The research design was a quasi-experimental single subject design with 2 children, with an ABA design (Mertens, 2004). Both children were African American males, ages 8 and 9, diagnosed with Attention Deficit Hyperactive Disorder. Child 1 carried a co-morbid diagnosis of Learning Disorder NOS, and Child 2, with Oppositional Defiant Disorder. This study included a two week initial baseline, four week intervention phase, and two one week post-intervention baselines.

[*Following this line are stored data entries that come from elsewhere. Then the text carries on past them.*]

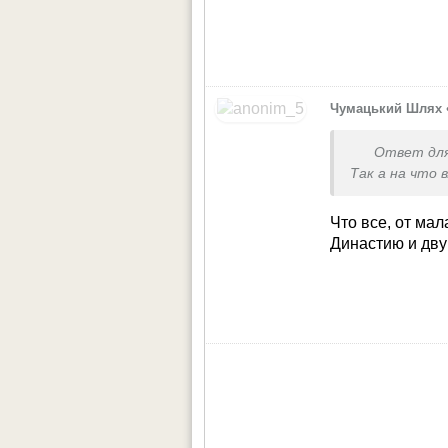
Чумацький Шлях
Ответ дл
Так а на что
Что все, от мал
Династию и дву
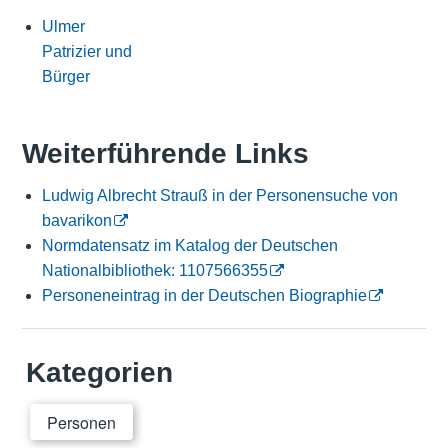
Ulmer
Patrizier und
Bürger
Weiterführende Links
Ludwig Albrecht Strauß in der Personensuche von
bavarikon
Normdatensatz im Katalog der Deutschen
Nationalbibliothek: 1107566355
Personeneintrag in der Deutschen Biographie
Kategorien
Personen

Quantitative data were collected six times using the Teacher Forms of the Child Behavior Checklist and the Social Skills Rating System. Qualitative data were collected through Green Tree Lower School progress notes.
Major quantitative findings showed a decrease in Total Problem Behaviors for both children on both assessments. Total Social Skills scores on the SSRS decreased in
both children. Common themes in qualitative data included engaging in positive, trusting relationships, self-awareness, and group cohesion.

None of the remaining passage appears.